* **EXERCISE DIRECTIONS**
Find every line below where the string "breuk" shows up, and copy those lines.
(RECORDS FOR THIS EXERCISE)
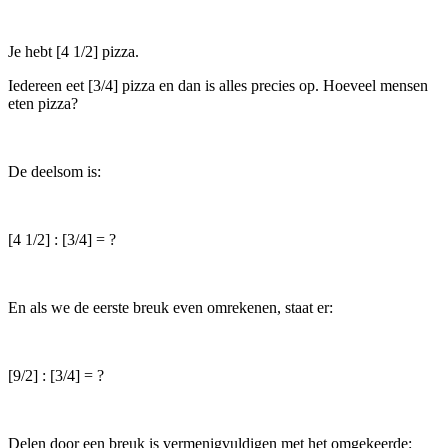
Je hebt [4 1/2] pizza.
Iedereen eet [3/4] pizza en dan is alles precies op. Hoeveel mensen
eten pizza?
De deelsom is:
[4 1/2] : [3/4] = ?
En als we de eerste breuk even omrekenen, staat er:
[9/2] : [3/4] = ?
Delen door een breuk is vermenigvuldigen met het omgekeerde:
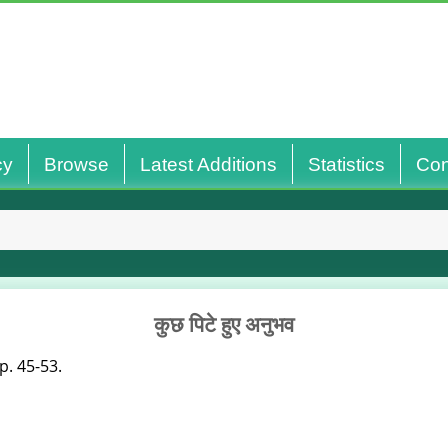
cy
Browse
Latest Additions
Statistics
Con
कुछ पिटे हुए अनुभव
pp. 45-53.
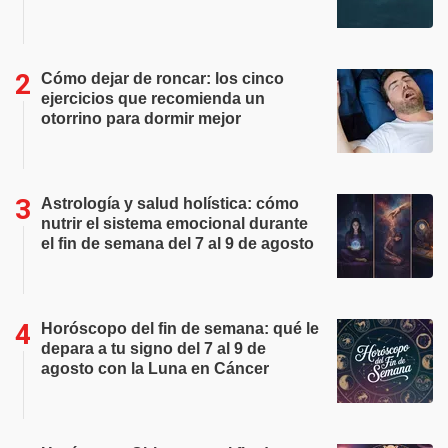
Cómo dejar de roncar: los cinco
ejercicios que recomienda un
otorrino para dormir mejor
Astrología y salud holística: cómo
nutrir el sistema emocional durante
el fin de semana del 7 al 9 de agosto
Horóscopo del fin de semana: qué le
depara a tu signo del 7 al 9 de
agosto con la Luna en Cáncer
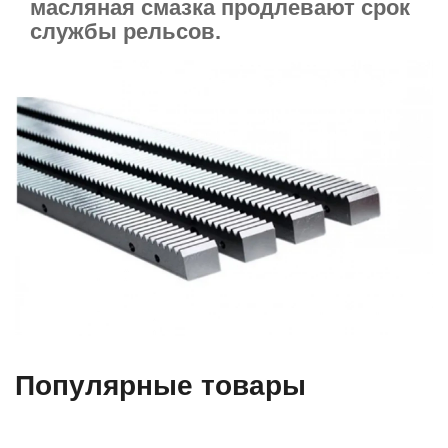
масляная смазка продлевают срок
службы рельсов.
Популярные товары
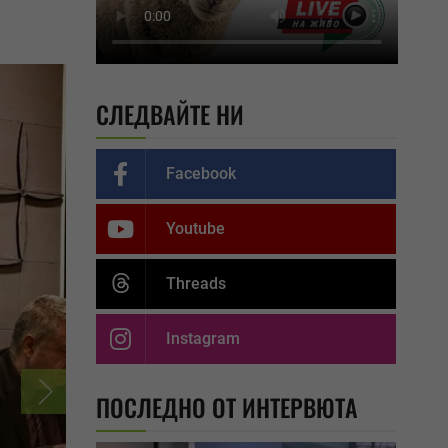
СЛЕДВАЙТЕ НИ
Facebook
Youtube
Threads
Instagram
ПОСЛЕДНО ОТ ИНТЕРВЮТА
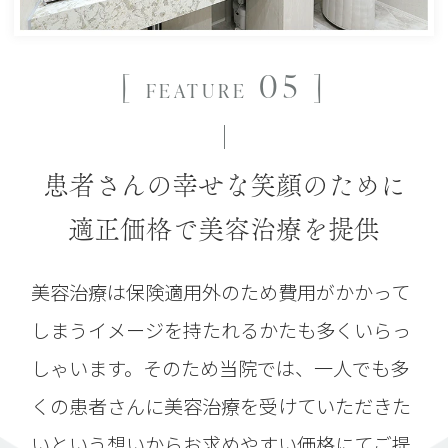
[
05 ]
FEATURE
患者さんの幸せな笑顔のために
適正価格で美容治療を提供
美容治療は保険適用外のため費用がかかって
しまうイメージを持たれるかたも多くいらっ
しゃいます。そのため当院では、一人でも多
くの患者さんに美容治療を受けていただきた
いという想いからお求めやすい価格にてご提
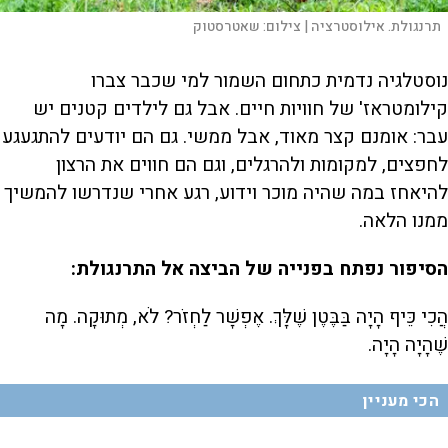
תרנגולת. אילוסטרציה |
צילום:
שאטרסטוק
נוסטלגיה נדמית כתחום השמור למי שכבר צברו
קילומטראז' של חוויות חיים. אבל גם לילדים קטנים יש
עבר: אומנם קצר מאוד, אבל ממשי. גם הם יודעים להתגעגע
לחפצים, למקומות ולהרגלים, וגם הם חווים את הרצון
להיאחז במה שהיה מוכר וידוע, רגע אחרי שנדרשו להמשיך
ממנו הלאה.
הסיפור נפתח בפנייה של הביצה אל התרנגולת:
הֲכִי כֵּיף הָיָה בַּבֶּטֶן שֶׁלָּךְ. אֶפְשָׁר לַחְזֹר? לֹא, מְתוּקָה. מָה
שֶׁהָיָה הָיָה.
הכי מעניין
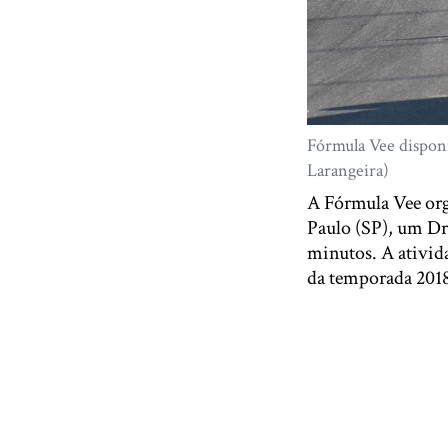
Fórmula Vee disponi
Larangeira)
A Fórmula Vee org
Paulo (SP), um Dr
minutos. A ativida
da temporada 2018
(End RECORDS FOR THIS EXERCISE)
* **ANSWER SECTION**
En als we de eerste breuk even omrekenen, staat er:
Delen door een breuk is vermenigvuldigen met het omgekeerde:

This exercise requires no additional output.